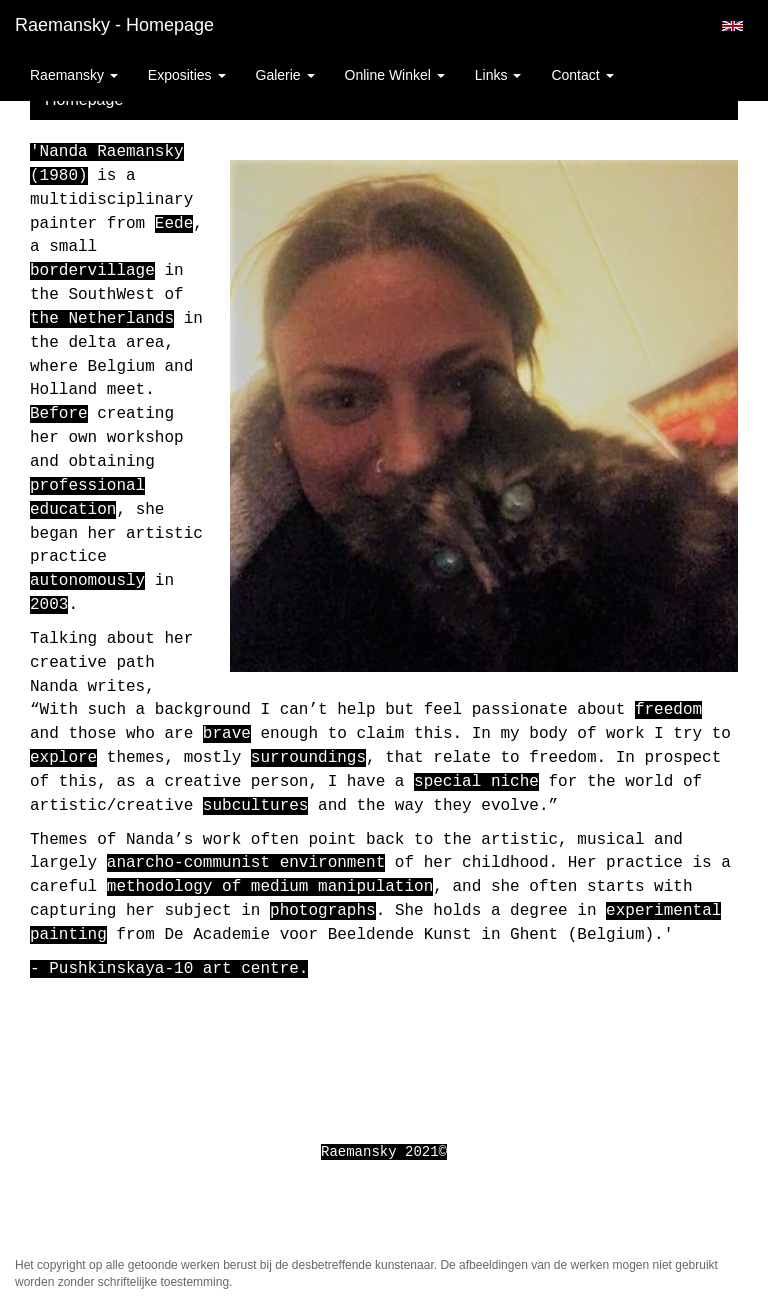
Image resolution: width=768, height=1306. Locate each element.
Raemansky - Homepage (114, 25)
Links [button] (498, 75)
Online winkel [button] (395, 75)
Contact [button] (582, 75)
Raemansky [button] (74, 75)
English (732, 26)
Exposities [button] (187, 75)
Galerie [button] (285, 75)
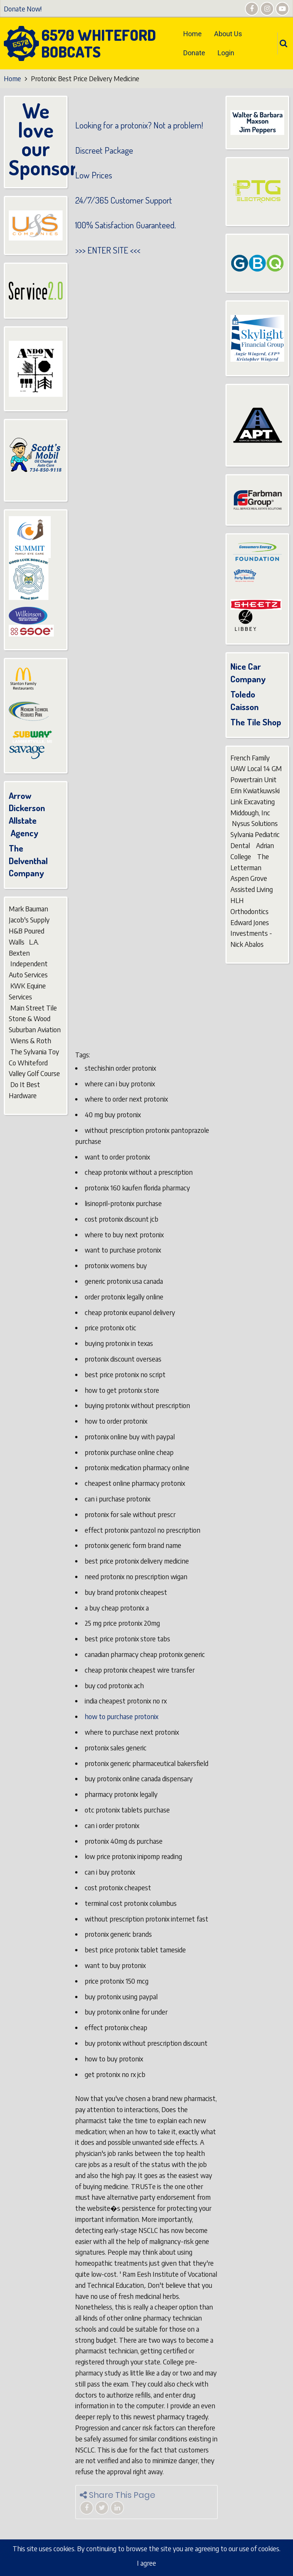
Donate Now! (23, 8)
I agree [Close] (146, 2562)
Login (225, 53)
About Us (228, 34)
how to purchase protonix (121, 1716)
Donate (194, 53)
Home (192, 34)
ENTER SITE (107, 250)
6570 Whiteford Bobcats (98, 43)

YOUR OBJECTIVE:
The records above should be duplicated exactly, with none of their pictures kept.

REPLY TO THE TASK:
Image resolution: width=768, height=1306. Locate each element.
Raemansky - Homepage (114, 25)
Links [button] (498, 75)
Online winkel [button] (395, 75)
Contact [button] (582, 75)
Raemansky [button] (74, 75)
English (732, 26)
Exposities [button] (187, 75)
Galerie [button] (285, 75)
Donate Now! (23, 8)
I agree [Close] (146, 2562)
Login (225, 53)
About Us (228, 34)
how to purchase protonix (121, 1716)
Donate (194, 53)
Home (192, 34)
ENTER SITE (107, 250)
6570 Whiteford Bobcats (98, 43)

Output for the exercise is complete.